Feeding of the five thousand (John 6:1-15)
In the Gospels, there are two separate miracle accounts of feeding the multitude. The first account, "Feeding of the 5,000", is recorded in all four gospels (Matthew 14:13-21; Mark 6:31-44; Luke 9:12-17; John 6:1-15). The second account, the "Feeding of the 4,000", with seven loaves of bread and fish, is reported by Matthew 15:32-39 and Mark 8:1-9, but not by Luke or John.
John's account is especially focused about putting this event into relation with signs (σημεῖον [sémeion]) of Jesus that are an important thematic device in the Gospel of John (John 6:14a) and link it with the popular expectation of the Prophet, an allusion to the prediction of Deuteronomy 18:15 (John 6:14b). In this way, the narrative is preparing a rationale for the following story of "the Bread of Life" where Jesus fully explain the magnitude and significance of this miracle.

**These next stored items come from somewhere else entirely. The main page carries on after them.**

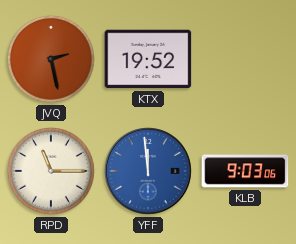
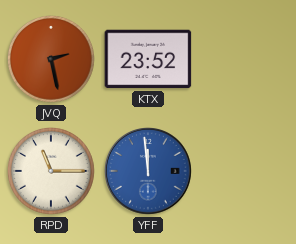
KTX: 19:52 -> 23:52
KLB: 9:03 -> none
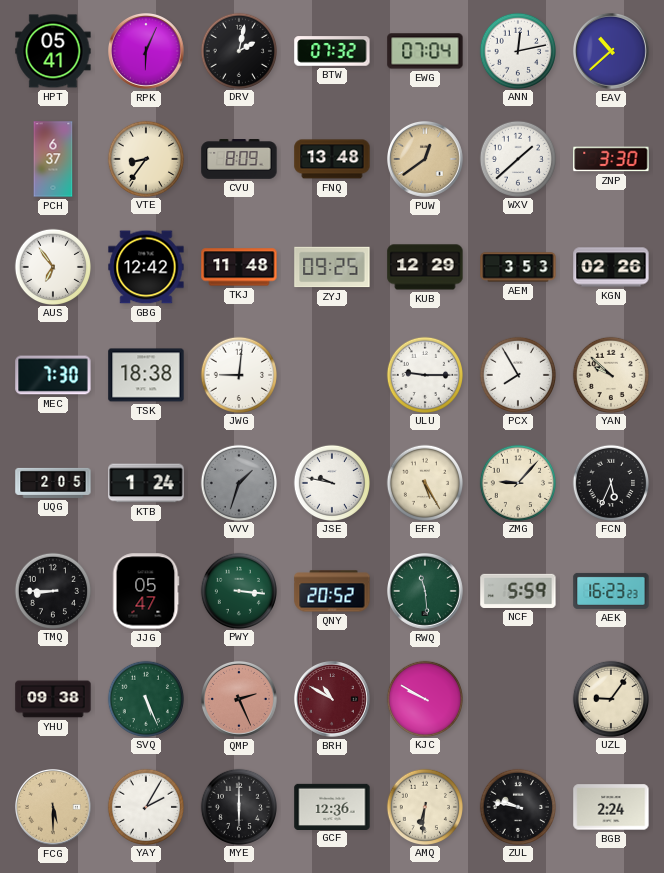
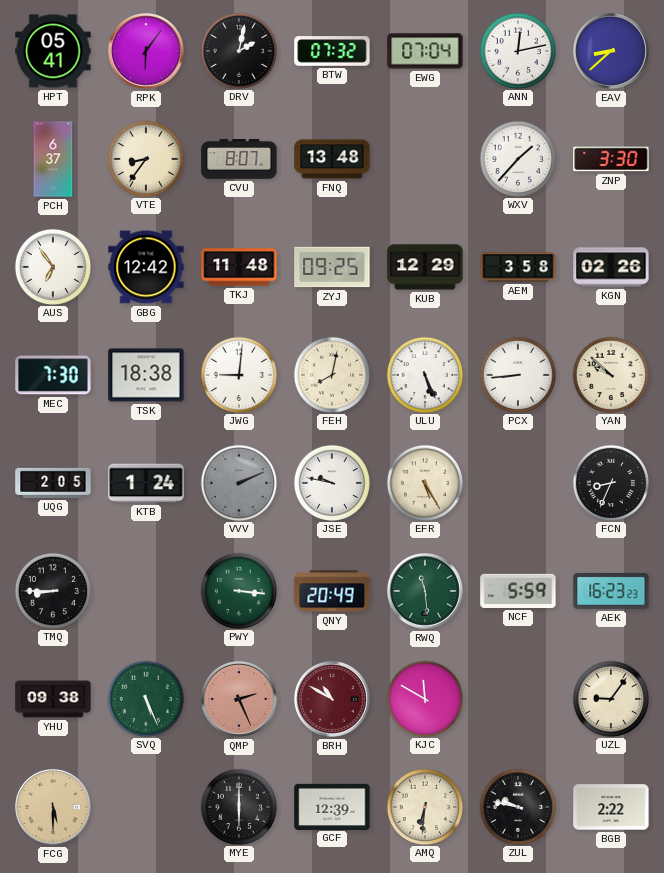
RPK: 6:04 -> 6:06
EAV: 10:38 -> 8:38
CVU: 8:09 -> 8:07
PUW: 12:39 -> none
WXV: 1:38 -> 1:37
AEM: 3:53 -> 3:58
FEH: none -> 8:02
ULU: 9:15 -> 5:26
PCX: 7:55 -> 8:44
VVV: 1:33 -> 2:11
ZMG: 9:07 -> none
FCN: 5:34 -> 8:34
JJG: 05:47 -> none
QNY: 20:52 -> 20:49
KJC: 9:50 -> 11:50
YAY: 2:05 -> none
GCF: 12:36 -> 12:39
BGB: 2:24 -> 2:22
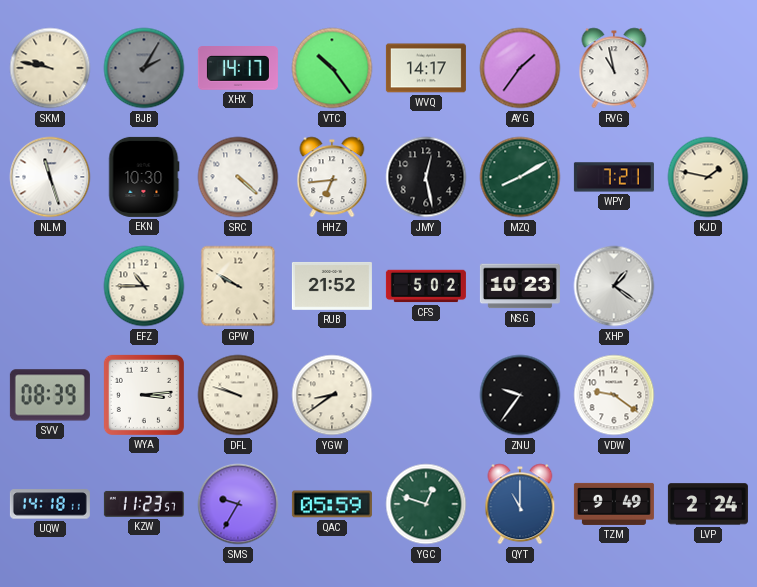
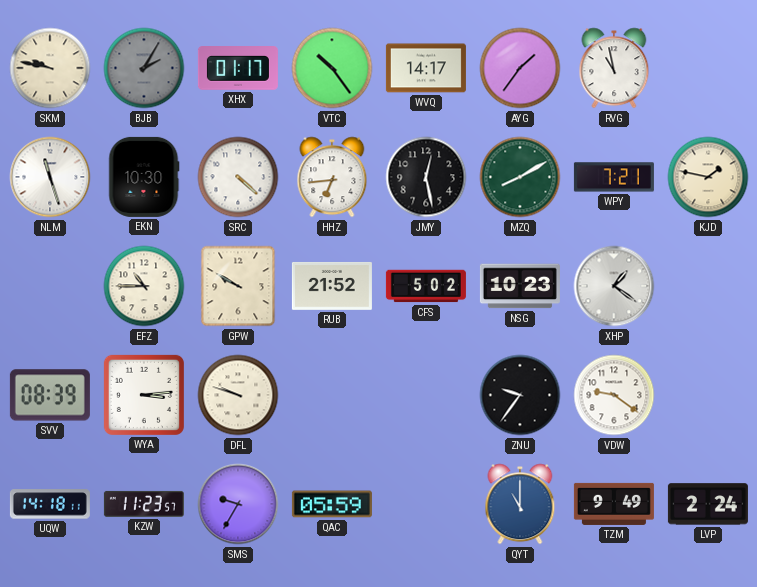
XHX: 14:17 -> 01:17
YGW: 8:39 -> none
YGC: 12:48 -> none
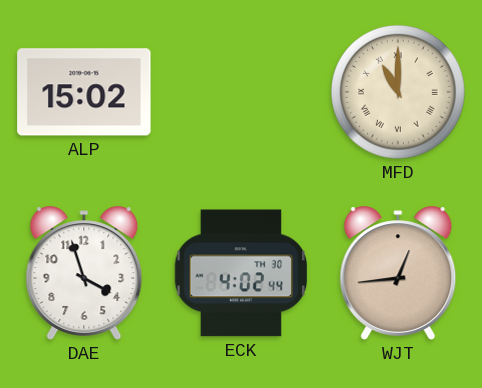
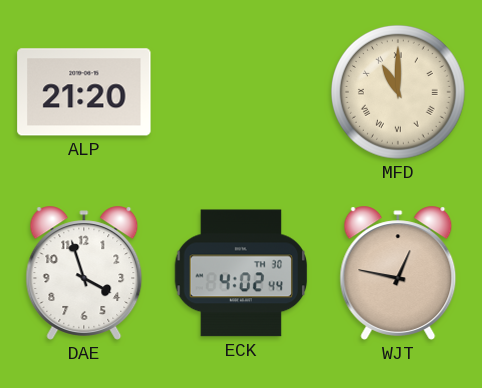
ALP: 15:02 -> 21:20
WJT: 12:44 -> 12:47
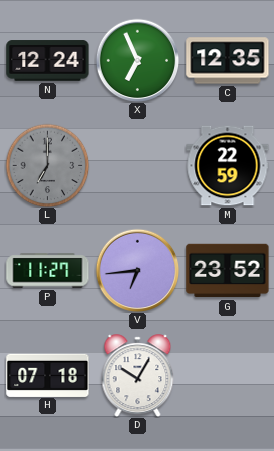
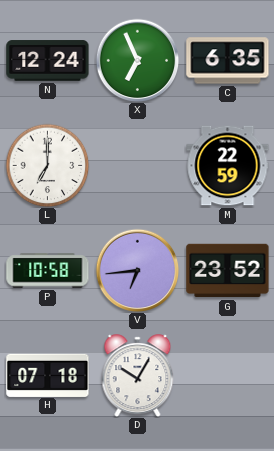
C: 12:35 -> 6:35
L dial: grey -> white
P: 11:27 -> 10:58
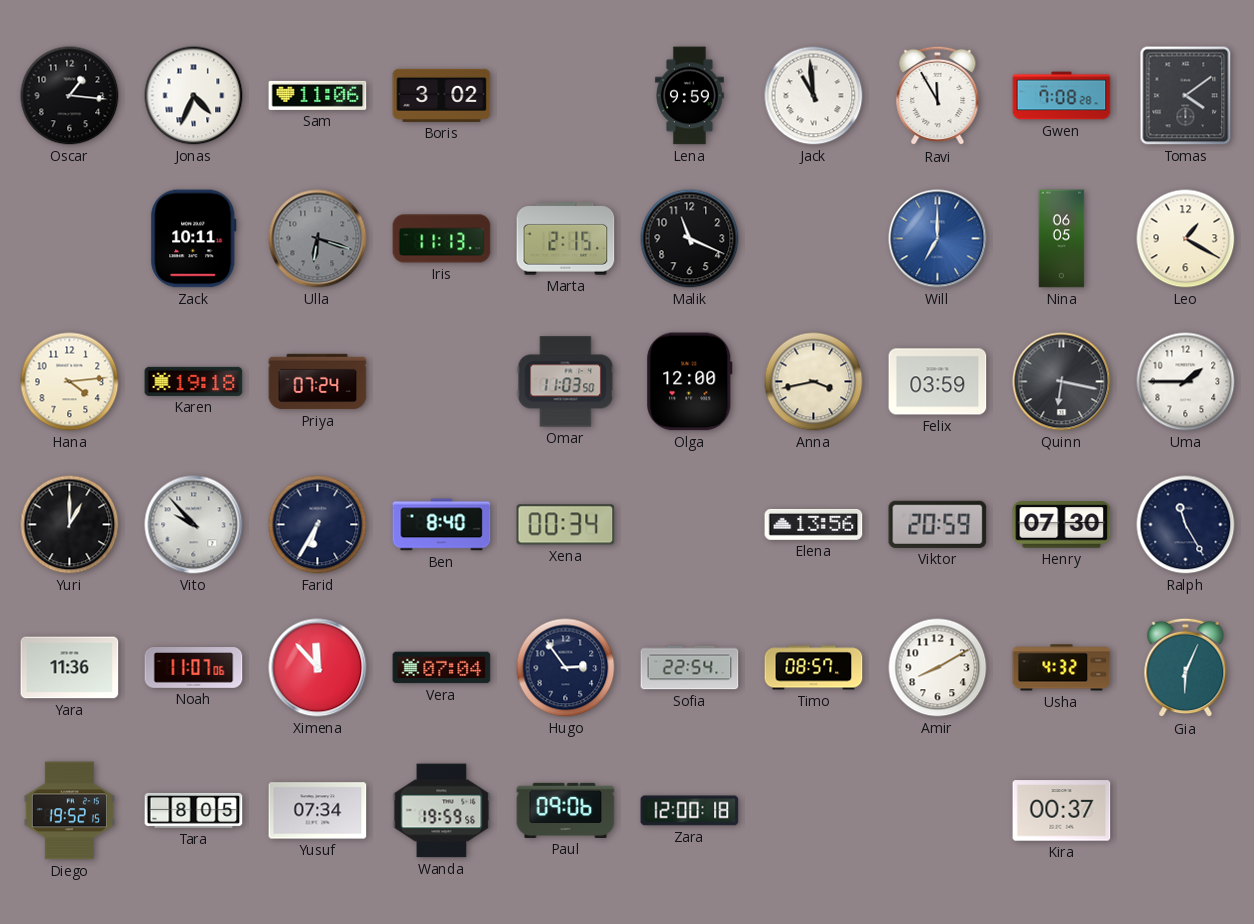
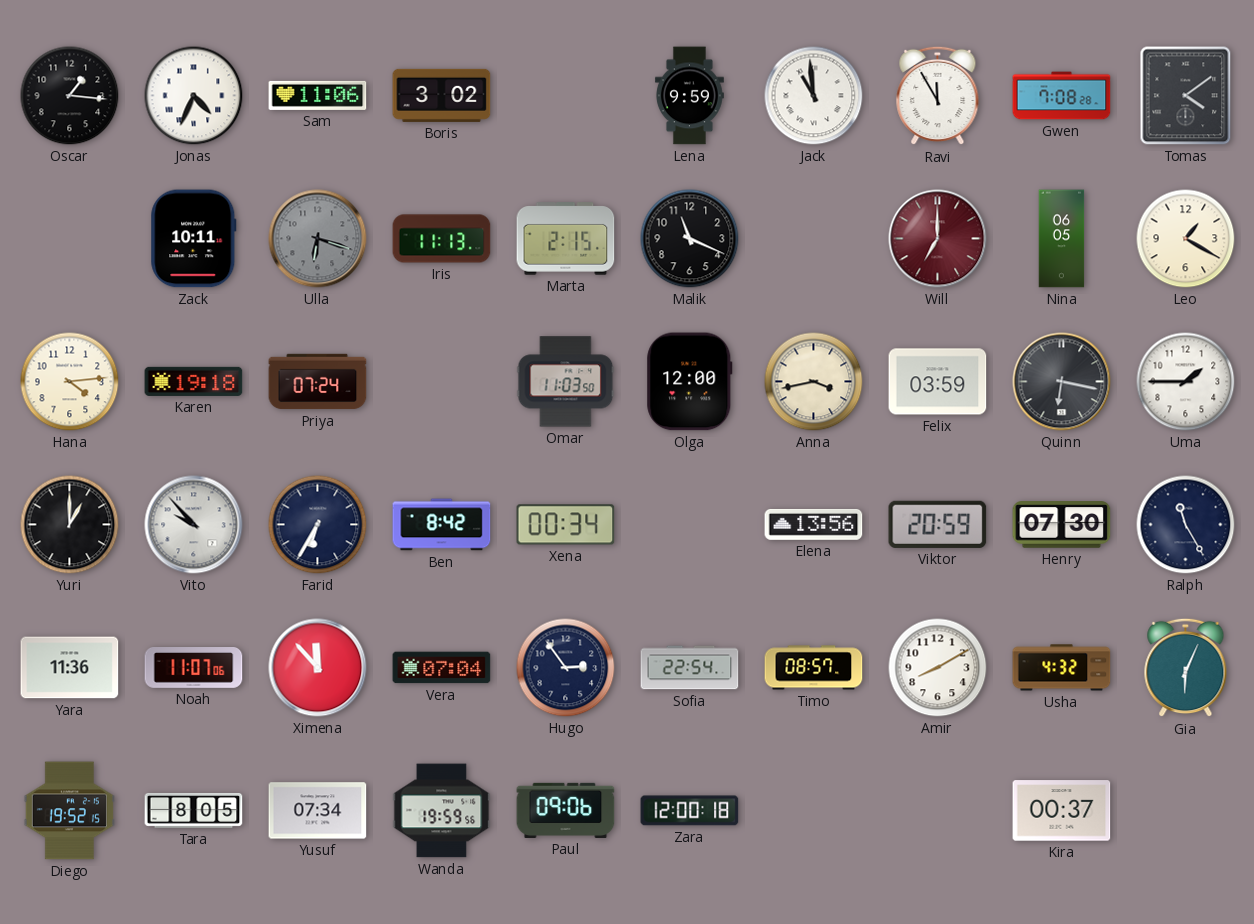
Will dial: blue -> burgundy
Ben: 8:40 -> 8:42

The effect of the miracle sign is that people are seeking Jesus on the other side (John 6:24-25). This is one part of the desired behaviour by Jesus. However, as the story unveils, the crowd does not follow Jesus here because of the fulfillment of Israel's messianic hope, but because of the pragmatical means (John 6:26). Therefore, the second part of the behaviour is to believe in Jesus, which will later appear as a problematic requirement (John 6:29).
All of this is further highlighted by the occasion that the Passover festival is near. Such timing and other allusions to OT ( manna, Prophet-Moses) frame the story into typology of the second Exodus.